It’s not my life. It’s Your
Saya merenungkan kembali masa-masa dua bulan kerja praktek yang akan segera berakhir sebentar lagi. Berbincang dengan banyak orang dan melakukan banyak sekali kegiatan–mulai dari belajar mengenai kontrol tenaga listrik di Jawa-Bali, pergi ke Nusa Penida dalam proyek sosialisasi PLTAL, dan rapat dalam persiapan kegiatan tahun depan–membuat waktu terasa cepat berlalu. Namun beberapa hari ini saya merenungkan kembali pertanyaan ini, “Apa yang Allah ajarkan kepadaku di liburan ini?”
“Apa yang Allah ajarkan kepadaku di liburan ini?”
Sebuah pertanyaan yang kini begitu mengusik pikiran saya. Mungkin juga hati saya. Butuh usaha keras untuk dapat mencari jawabannya. Apalagi untuk mengerti jawabannya.
“Apa yang Allah ajarkan kepadaku di liburan ini?”
Dua bulan ini merupakan pelajaran paling berharga. Paling berharga mungkin selama saya berkuliah di ITB. Mungkin juga pelajaran paling berharga selama saya hidup.
Sebuah pembelajaran mengenai kepemilikan hidup ini. Bukan saya pemilik hidup ini. Benar kalau saya yang memiliki jiwa dan raga ini. Benar juga kalau saya yang mengupayakan daya dan upaya dalam menjalani hidup ini. Tapi ini bukanlah hidup saya. Kehidupan ini adalah kehidupan Allah yang menciptakan saya. Saya harus menjalani hidup sesuai rencana Allah. Ia juga sudah merencanakan banyak hal luar biasa di dalam hidup saya juga orang-orang di sekitar saya. Ada beragam pengalaman baru yang saya alami. Ada juga beragam masalah dan tantangan yang saya hadapi. Tapi saat saya merenungkan pertanyaan saya menjadi mengerti.
Saya mengerti hal ini. Dia mengajariku bahwa kehidupan ini bukan berpusat pada diriku. Sesungguhnya berusaha menjadikan kehidupan ini “serba berpusat pada diri saya” akan menjauhkan kebahagiaan dari jangkauan saya. Mungkin saya bahagia. Mungkin saya senang karena semua hal yang saya inginkan terjadi. Namun, itu bukanlah kebahagiaan yang sebenarnya. Ketika saya bergelimang dalam kebahagiaan ciptaan sendiri, secara perlahan saya mulai menjauh. Mulai menjauh dari kebahagiaan yang Allah sediakan.

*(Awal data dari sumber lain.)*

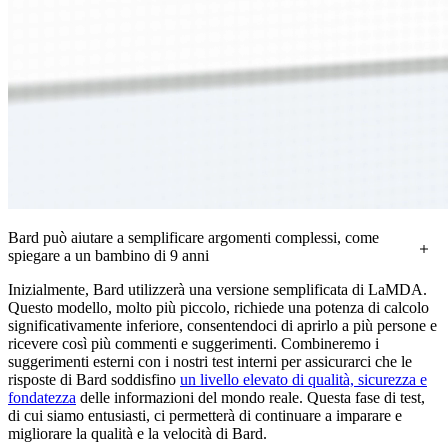
Bard può aiutare a semplificare argomenti complessi, come
spiegare a un bambino di 9 anni
le nuove scoperte fatte grazie al telescopio spaziale James
Inizialmente, Bard utilizzerà una versione semplificata di LaMDA.
Webb della NASA
Questo modello, molto più piccolo, richiede una potenza di calcolo
significativamente inferiore, consentendoci di aprirlo a più persone e
ricevere così più commenti e suggerimenti. Combineremo i
suggerimenti esterni con i nostri test interni per assicurarci che le
risposte di Bard soddisfino
un livello elevato di qualità, sicurezza e
fondatezza
delle informazioni del mondo reale. Questa fase di test,
di cui siamo entusiasti, ci permetterà di continuare a imparare e
migliorare la qualità e la velocità di Bard.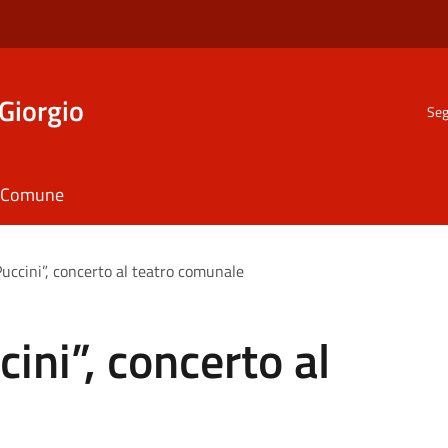
Giorgio
Seg
il Comune
uccini”, concerto al teatro comunale
ini”, concerto al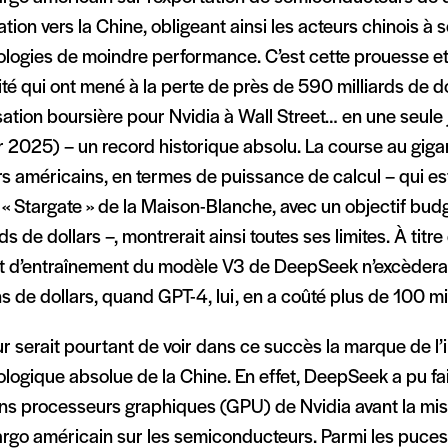
tion vers la Chine, obligeant ainsi les acteurs chinois à 
ologies de moindre performance. C’est cette prouesse e
ité qui ont mené à la perte de près de 590 milliards de d
sation boursière pour Nvidia à Wall Street… en une seule
r 2025) – un record historique absolu. La course au gig
rs américains, en termes de puissance de calcul – qui e
 « Stargate » de la Maison-Blanche, avec un objectif bu
rds de dollars –, montrerait ainsi toutes ses limites. À tit
ût d’entraînement du modèle V3 de DeepSeek n’excèderai
ns de dollars, quand GPT-4, lui, en a coûté plus de 100 mil
ur serait pourtant de voir dans ce succès la marque de 
logique absolue de la Chine. En effet, DeepSeek a pu fair
ins processeurs graphiques (GPU) de Nvidia avant la mi
argo américain sur les semiconducteurs. Parmi les puce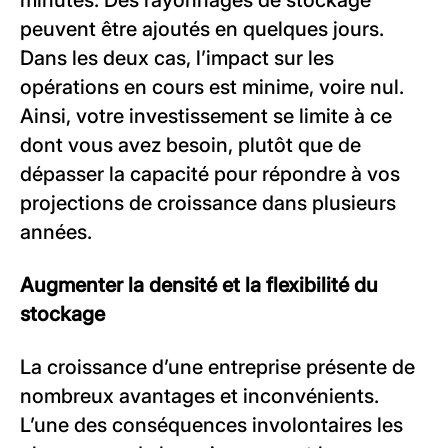
peuvent être ajoutés en quelques jours.
Dans les deux cas, l’impact sur les
opérations en cours est minime, voire nul.
Ainsi, votre investissement se limite à ce
dont vous avez besoin, plutôt que de
dépasser la capacité pour répondre à vos
projections de croissance dans plusieurs
années.
Augmenter la densité et la flexibilité du
stockage
La croissance d’une entreprise présente de
nombreux avantages et inconvénients.
L’une des conséquences involontaires les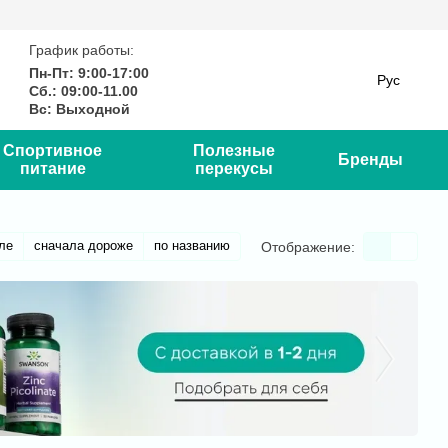
График работы:
Пн-Пт: 9:00-17:00
Рус
Сб.: 09:00-11.00
Вс: Выходной
Спортивное
Полезные
Бренды
питание
перекусы
ле
сначала дороже
по названию
Отображение: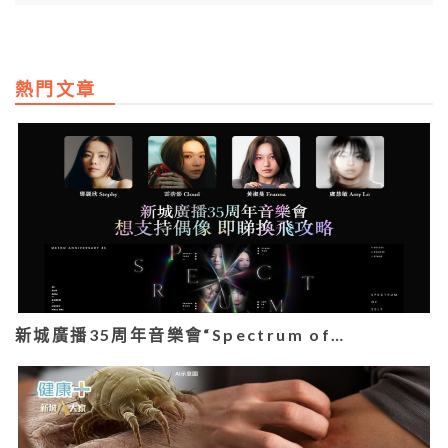
熱門文章
新城廣播35周年音樂會“Spectrum of…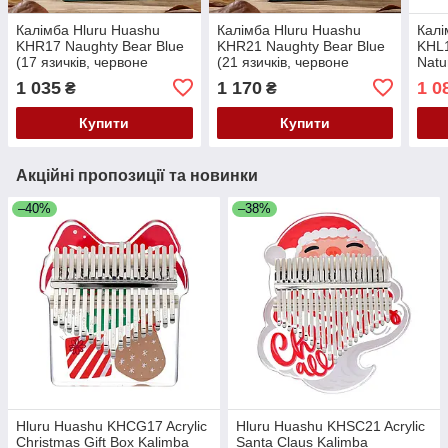
Калімба Hluru Huashu
Калімба Hluru Huashu
Калі
KHR17 Naughty Bear Blue
KHR21 Naughty Bear Blue
KHL
(17 язичків, червоне
(21 язичків, червоне
Natu
дерево)
дерево)
черв
1 035
1 170
1 0
₴
₴
Купити
Купити
Акційні пропозиції та новинки
–40%
–38%
Hluru Huashu KHCG17 Acrylic
Hluru Huashu KHSC21 Acrylic
Christmas Gift Box Kalimba
Santa Claus Kalimba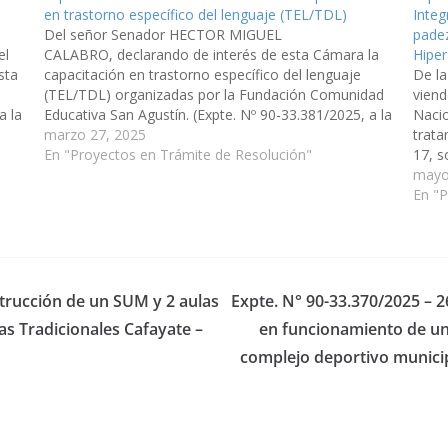
en trastorno específico del lenguaje (TEL/TDL)
Integ
Del señor Senador HECTOR MIGUEL
padez
el
CALABRO, declarando de interés de esta Cámara la
Hiper
sta
capacitación en trastorno específico del lenguaje
De l
(TEL/TDL) organizadas por la Fundación Comunidad
viend
a la
Educativa San Agustín. (Expte. Nº 90-33.381/2025, a la
Nacio
Comisión de Educación, Cultura, Ciencia y
marzo 27, 2025
trata
Tecnología).
En "Proyectos en Trámite de Resolución"
17, s
Adole
mayo
Atenc
En "
strucción de un SUM y 2 aulas
Expte. N° 90-33.370/2025 – 2
as Tradicionales Cafayate –
en funcionamiento de un 
complejo deportivo munici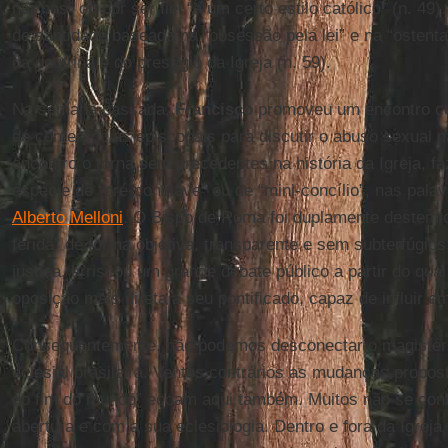
normas” ou por ser fiel “a um certo estilo católico” (n. 49
de santidade baseada na “obsessão pela lei” e na “ostenta
da doutrina e do prestígio da Igreja (n. 59).
Na semana passada,
Francisco
promoveu um encontro co
de conferências episcopais para discutir o abuso sexual 
encontro o torna sem precedentes na história da Igreja,
espécie de “pré-conclave” ou de “mini-concílio”, nas palavr
Alberto Melloni
. O Bispo de Roma foi duplamente destemid
ferida” de forma objetiva, transparente e sem subterfúgio
justiça, arriscou um grande debate público a partir do qua
oposição mais direta a seu pontificado, capaz de influir 
Consequentemente, não podemos desconectar o magistério
eclesial brasileira. Ventos contrários as mudanças propo
do fim do mundo” ecoam aqui também. Muitos não se con
abertura e com a sua eclesiologia. Dentro e fora da Igrej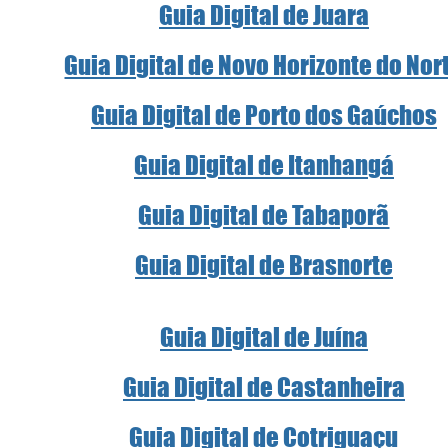
Guia Digital de Juara
Guia Digital de Novo Horizonte do Nor
Guia Digital de Porto dos Gaúchos
Guia Digital de Itanhangá
Guia Digital de Tabaporã
Guia Digital de Brasnorte
Guia Digital de Juína
Guia Digital de Castanheira
Guia Digital de Cotriguaçu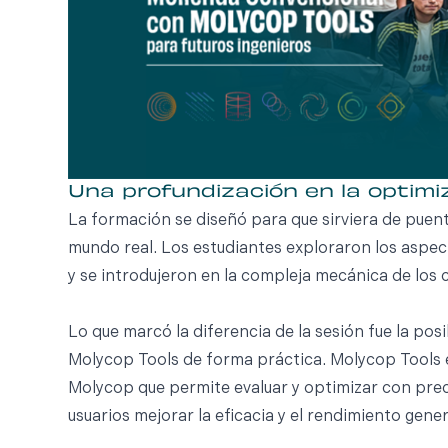
Una profundización en la optimiz
La formación se diseñó para que sirviera de puent
mundo real. Los estudiantes exploraron los aspe
y se introdujeron en la compleja mecánica de los 
Lo que marcó la diferencia de la sesión fue la po
Molycop Tools de forma práctica. Molycop Tools 
Molycop que permite evaluar y optimizar con preci
usuarios mejorar la eficacia y el rendimiento gener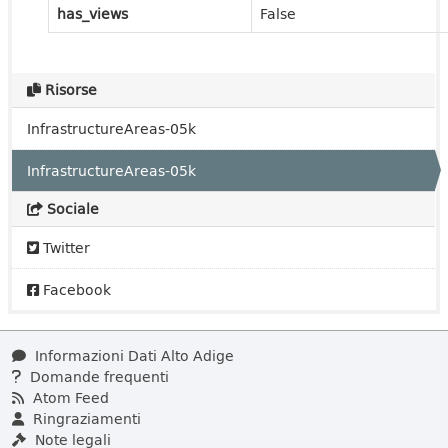
has_views
False
Risorse
InfrastructureAreas-05k
InfrastructureAreas-05k
Sociale
Twitter
Facebook
Informazioni Dati Alto Adige
Domande frequenti
Atom Feed
Ringraziamenti
Note legali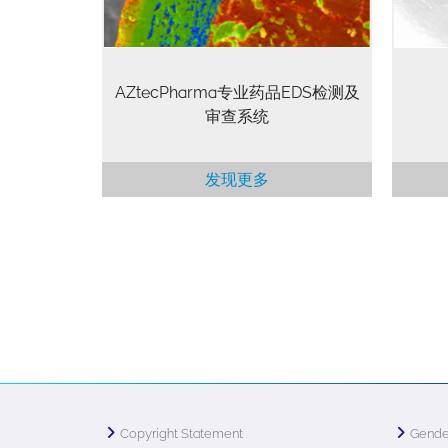
AZtecPharma专业药品EDS检测及
审查系统
发现更多
Copyright Statement
Gende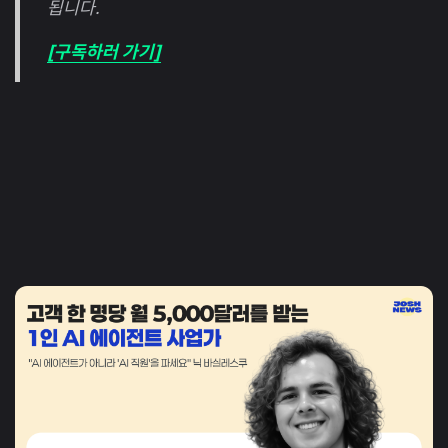
됩니다.
[구독하러 가기]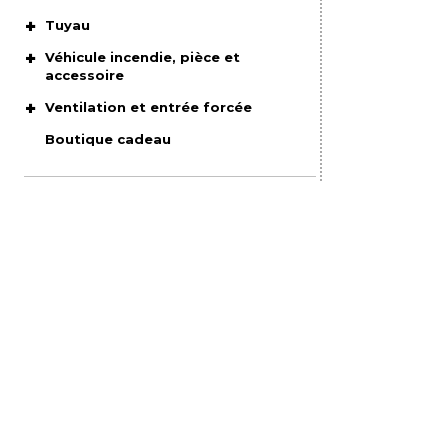
Tuyau
Véhicule incendie, pièce et
accessoire
Ventilation et entrée forcée
Boutique cadeau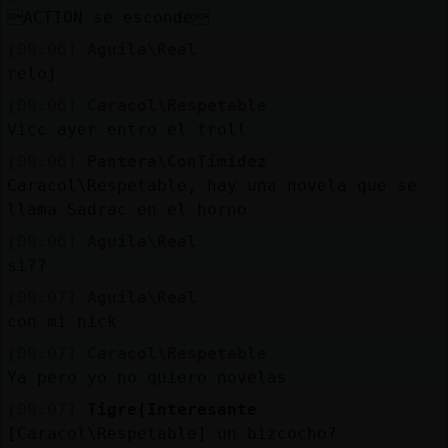
ACTION se esconde
[00:06]
Aguila\Real
reloj
[00:06]
Caracol\Respetable
Vicc ayer entro el troll
[00:06]
Pantera\ConTimidez
Caracol\Respetable, hay una novela que se
llama Sadrac en el horno
[00:06]
Aguila\Real
si??
[00:07]
Aguila\Real
con mi nick
[00:07]
Caracol\Respetable
Ya pero yo no quiero novelas
[00:07]
Tigre{Interesante
[Caracol\Respetable] un bizcocho?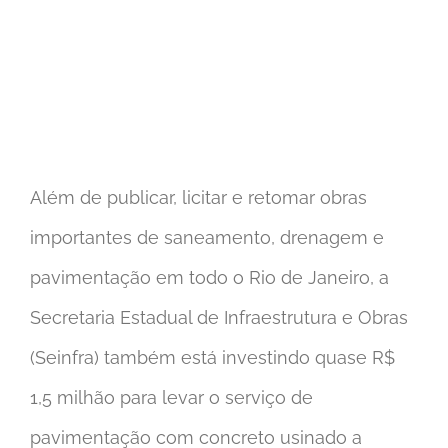
Além de publicar, licitar e retomar obras
importantes de saneamento, drenagem e
pavimentação em todo o Rio de Janeiro, a
Secretaria Estadual de Infraestrutura e Obras
(Seinfra) também está investindo quase R$
1,5 milhão para levar o serviço de
pavimentação com concreto usinado a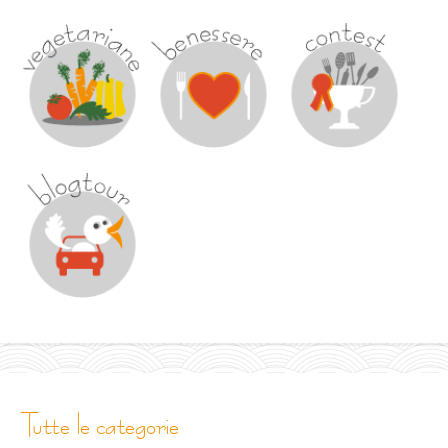
tutte le categorie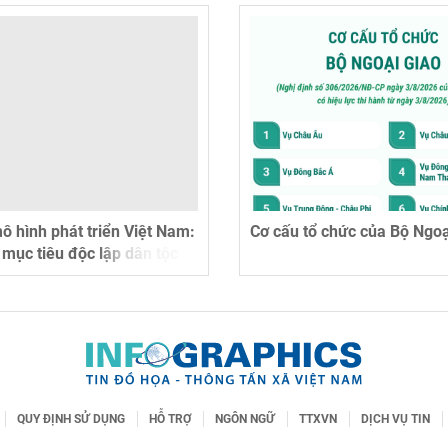
ô hình phát triển Việt Nam:
Cơ cấu tổ chức của Bộ Ngoạ
 mục tiêu độc lập dân tộc
hĩa xã hội
QUY ĐỊNH SỬ DỤNG
HỖ TRỢ
NGÔN NGỮ
TTXVN
DỊCH VỤ TIN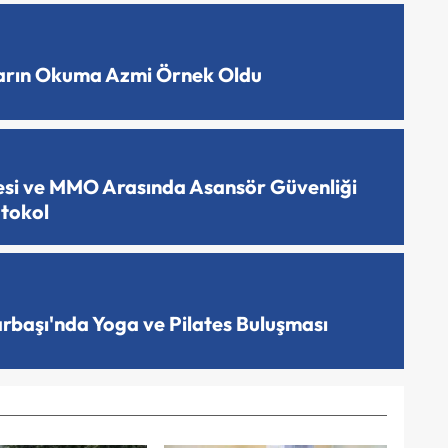
ların Okuma Azmi Örnek Oldu
esi ve MMO Arasında Asansör Güvenliği
otokol
arbaşı'nda Yoga ve Pilates Buluşması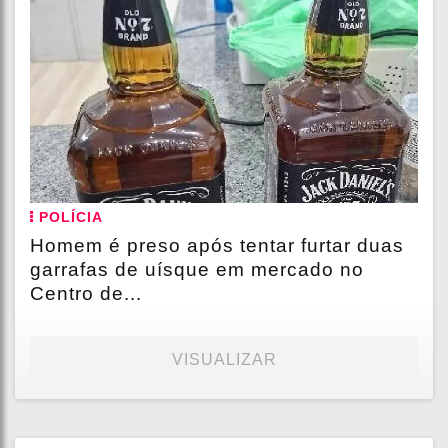
POLÍCIA
Homem é preso após tentar furtar duas
garrafas de uísque em mercado no
Centro de...
VISUALIZAR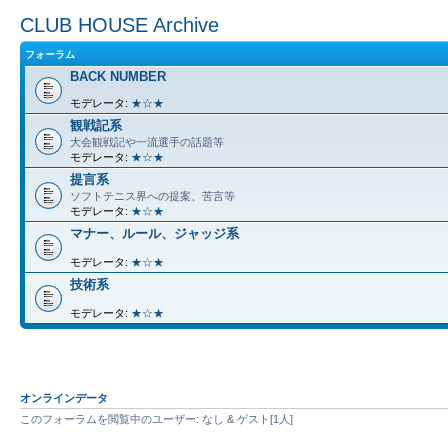
CLUB HOUSE Archive
フォーラム
BACK NUMBER
モデレータ:
★☆★
観戦記系
大会観戦記や一流選手の話題等
モデレータ:
★☆★
提言系
ソフトテニス界への提案、苦言等
モデレータ:
★☆★
マナー、ルール、ジャッジ系
モデレータ:
★☆★
技術系
モデレータ:
★☆★
オンラインデータ
このフォーラムを閲覧中のユーザー: なし & ゲスト[1人]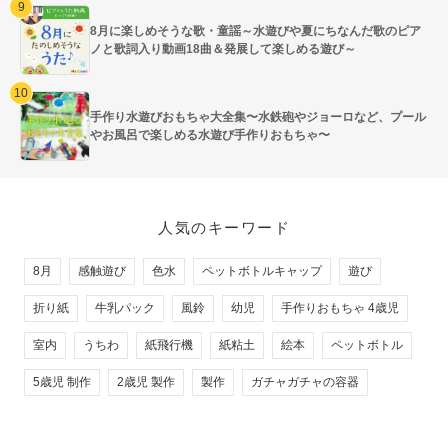
8月に楽しめそうな歌・童謡～水遊びや夏にちなんだ歌のピア
ノと歌詞入り動画18曲＆発展して楽しめる遊び～
手作り水遊びおもちゃ大全集〜水鉄砲やジョーロなど、プール
やお風呂で楽しめる水遊び手作りおもちゃ〜
人気のキーワード
8月
感触遊び
色水
ペットボトルキャップ
遊び
折り紙
牛乳パック
風鈴
幼児
手作りおもちゃ 4歳児
室内
うちわ
紙飛行機
紙粘土
絵本
ペットボトル
5歳児 制作
2歳児 製作
製作
ガチャガチャの容器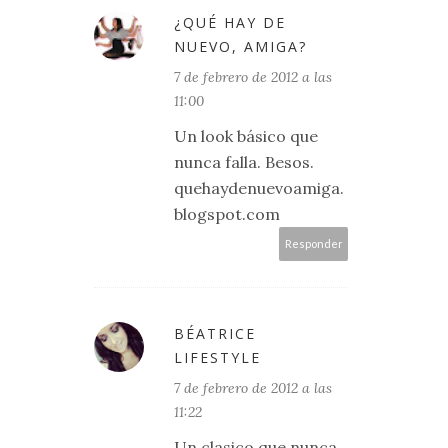
¿QUÉ HAY DE
NUEVO, AMIGA?
7 de febrero de 2012 a las
11:00
Un look básico que
nunca falla. Besos.
quehaydenuevoamiga.
blogspot.com
Responder
BÉATRICE
LIFESTYLE
7 de febrero de 2012 a las
11:22
Un clasico que nunca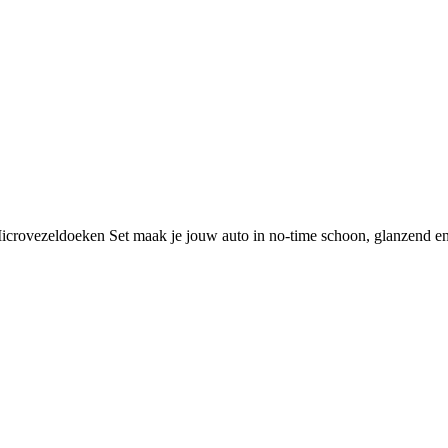
rovezeldoeken Set maak je jouw auto in no-time schoon, glanzend en 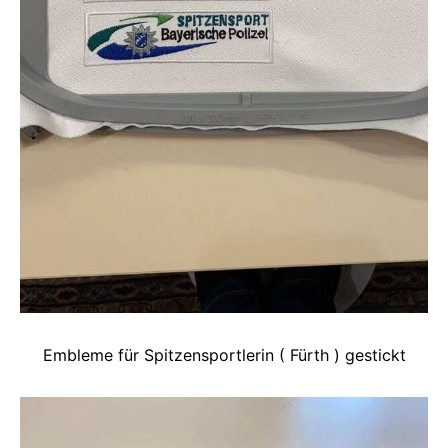
Embleme für Spitzensportlerin ( Fürth ) gestickt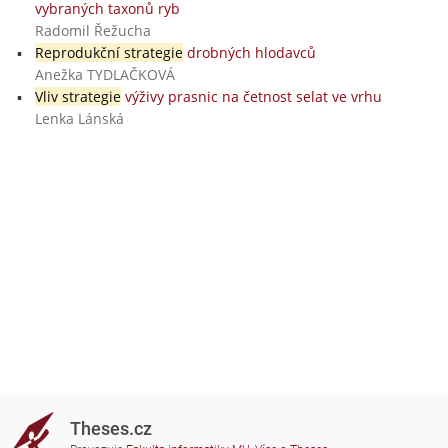
vybraných taxonů ryb
Radomil Řežucha
Reprodukční strategie
drobných hlodavců
Anežka TYDLAČKOVÁ
Vliv strategie
výživy prasnic na četnost selat ve vrhu
Lenka Lánská
Theses.cz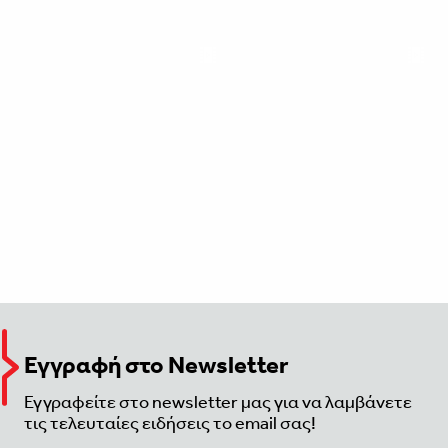
Εγγραφή στο Newsletter
Εγγραφείτε στο newsletter μας για να λαμβάνετε
τις τελευταίες ειδήσεις το email σας!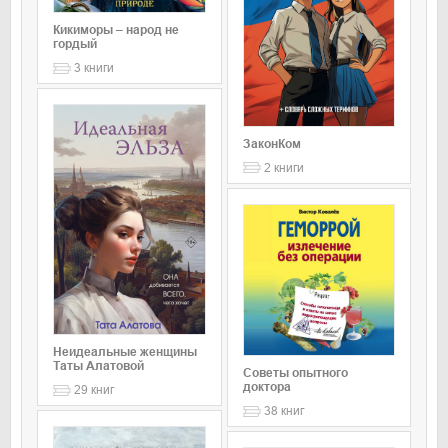
Кикиморы – народ не
гордый
3
книги
ЗаконКом
2
книги
Неидеальные женщины
Таты Алатовой
Советы опытного
доктора
29
книг
38
книг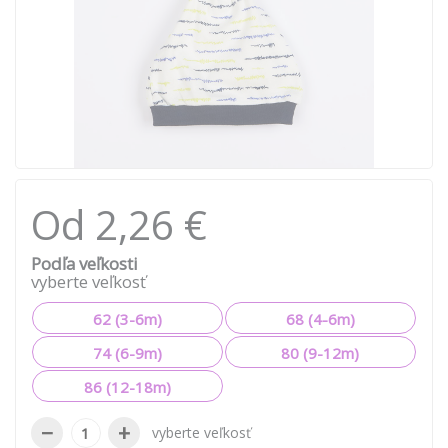
Od 2,26 €
Podľa veľkosti
vyberte veľkosť
62 (3-6m)
68 (4-6m)
74 (6-9m)
80 (9-12m)
86 (12-18m)
−
+
vyberte veľkosť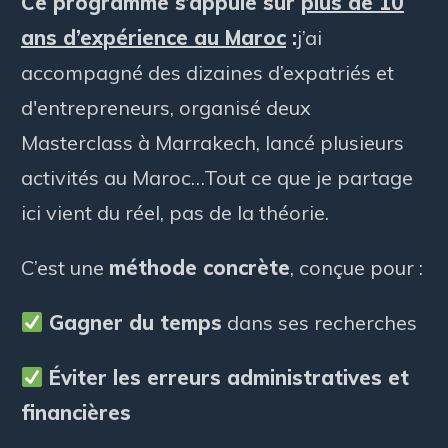
Ce programme s’appuie sur
plus de 10
ans d’expérience au Maroc
:
j’ai
accompagné des dizaines d’expatriés et
d'entrepreneurs, organisé deux
Masterclass à Marrakech, lancé plusieurs
activités au Maroc…Tout ce que je partage
ici vient du réel, pas de la théorie.
C’est une
méthode concrète
, conçue pour :
Gagner du temps
dans ses recherches
Éviter les erreurs administratives et
financières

Tetapi ketika saya menyerahkan hidup ini kepada Dia, saya mendapatkan kebahagiaan yang sejati. Kebahagiaan yang memang berasal dari sukacita Allah. Segala hal dapat Dia pakai untuk mendatangkan kedamaian bagi saya–canda tawa, kisah sedih, pengalaman harian, dan banyak hal lainnya. Pengalaman pada dua bulan kerja praktek ini telah mengajarkan saya untuk selalu mau mengandalkan-Nya melalui banyak hal. Menjalani hidup sesuai rencana Allah. Tapi, bagaimana caranya?
Telah lama saya selalu berdoa di pagi hari sebelum melakukan aktivitas. Tuhan seperti membisikkan seluruh rangkaian kegiatan yang harus saya lakukan sepanjang hari tersebut. Kerja praktek, setelah itu mengikuti rapat, kemudian makan malam dan berbincang bersama dengan seorang teman. Juga mengenai belajar membuat bisnis plan, desain mesing dan gambar teknik, serta mengenai perawatan paliatif. Semua dapat saya lakukan. Dan lebih dari itu, saya dapat juga berbagi kisah dan inspirasi dengan teman-teman lainnya maupun kepada adik kelas.
Allah bukan seorang yang kejam. Segala hal yang terjadi adalah hal yang baik. Meskipun ada beragam hal buruk yang terjadi di dalam hidup ini, Ia selalu memiliki ribuan cara untuk membuatnya menjadi berkat bagi banyak orang.